Harry ya estaba guardando la ropa sucia en la bolsa.
—Honor —dijo.
Mientras atravesaban las afueras de Jerusalén, le preguntó a Tamar si quería ir al hotel.
—No. A mi apartamento —respondió ella. Le indicó por dónde llegar. Fueron a parar delante de un ruinoso edificio de piedra, en una calle de ruinosos edificios de piedra.
—¿Te ayudo a bajar tus cosas?
—Sólo tengo una maleta pequeña. Y la guitarra no es pesada.
—De acuerdo. Te llamaré pronto.
Ella sonrió.
—Adiós, Harry.
Cuando Harry telefoneó, el despacho de David Leslau estaba cerrado.
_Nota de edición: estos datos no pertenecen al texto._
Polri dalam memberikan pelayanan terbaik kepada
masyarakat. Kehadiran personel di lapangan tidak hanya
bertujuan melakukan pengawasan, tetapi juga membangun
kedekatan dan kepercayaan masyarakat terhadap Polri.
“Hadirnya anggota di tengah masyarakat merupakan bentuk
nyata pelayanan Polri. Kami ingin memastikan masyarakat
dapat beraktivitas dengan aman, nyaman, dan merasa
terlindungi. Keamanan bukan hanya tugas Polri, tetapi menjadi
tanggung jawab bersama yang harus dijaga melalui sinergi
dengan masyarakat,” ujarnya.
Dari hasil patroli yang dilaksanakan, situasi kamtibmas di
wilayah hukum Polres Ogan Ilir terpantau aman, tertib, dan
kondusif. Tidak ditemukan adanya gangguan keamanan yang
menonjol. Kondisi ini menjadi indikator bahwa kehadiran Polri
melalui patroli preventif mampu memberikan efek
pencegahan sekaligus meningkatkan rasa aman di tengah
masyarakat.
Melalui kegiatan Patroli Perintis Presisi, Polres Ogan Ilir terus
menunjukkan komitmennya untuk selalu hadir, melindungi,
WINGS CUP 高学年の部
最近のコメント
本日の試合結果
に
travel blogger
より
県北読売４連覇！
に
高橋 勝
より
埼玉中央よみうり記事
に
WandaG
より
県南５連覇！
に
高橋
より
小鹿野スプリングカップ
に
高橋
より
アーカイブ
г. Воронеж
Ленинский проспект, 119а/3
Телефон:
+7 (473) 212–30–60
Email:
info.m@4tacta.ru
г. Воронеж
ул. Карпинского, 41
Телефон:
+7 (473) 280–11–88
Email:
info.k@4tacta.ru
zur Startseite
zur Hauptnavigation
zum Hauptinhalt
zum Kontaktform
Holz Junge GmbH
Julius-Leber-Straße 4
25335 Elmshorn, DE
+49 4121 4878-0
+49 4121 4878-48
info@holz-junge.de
Por lo general, Harry era un huésped de hotel, exigente. Ahora, la habitación parecía increíblemente limpia y amplia. Se quedó un buen rato debajo de la ducha y luego pidió la cena muy cautelosamente al servicio de habitaciones: pollo guisado, ensalada de champiñones y champán. Después de la comida, las sábanas blancas y el colchón decente resultaron una experiencia sensual.
Pero no durmió.
Oyó el ruido del ascensor. Una voz en el pasillo, y el zumbido del acondicionador de aire. El gemido de un motor eléctrico en algún lugar recóndito del edificio. Cuando estaba a solas en Masada, no se había sentido solo. En Jerusalén se sintió repentinamente desolado.
Se levantó de la cama y cogió sus cuadernos. Se concentró en el informe sobre el Diamante de la Inquisición y empezó a leer las palabras que Alfred Hopeman había escrito cuarenta años antes en Berlín.
Tipo de piedra: diamante. Diámetro: 4,34 centímetros. Peso: 202,94 quilates. Color: amarillo canario. Peso especifico: 3,52. Dureza: 10. Refracción individual: 2,43. Forma cristalina: hexaquisoctaedro; este diamante estaba formado por el interdesarrollo gemelo de dos enormes cristales hemiédricos.
Comentarios: Esta gema es de buena calidad, pero su inmenso valor se debe a su gran tamaño e historia.
Cuando no están tallados, los diamantes octaédricos son invariablemente estriados, con hoyos triangulares. No existen tales hoyos en este diamante tallado. Las setenta y dos facetas son maravillosamente regulares. Existe una delicada proporción desde el culet hasta la arista, y desde la arista hasta la mesa. Posee fuego, pero ni el fuego ni el color canario se muestran en todo su potencial en su forma briolette, o piedra tallada en forma de pera y rodeada por facetas en todos sus lados. Sin embargo es un diamante que inspira admiración, pues ofrece la mejor obra del primer período. Fue tallado hace aproximadamente quinientos años por las manos de un artista experto.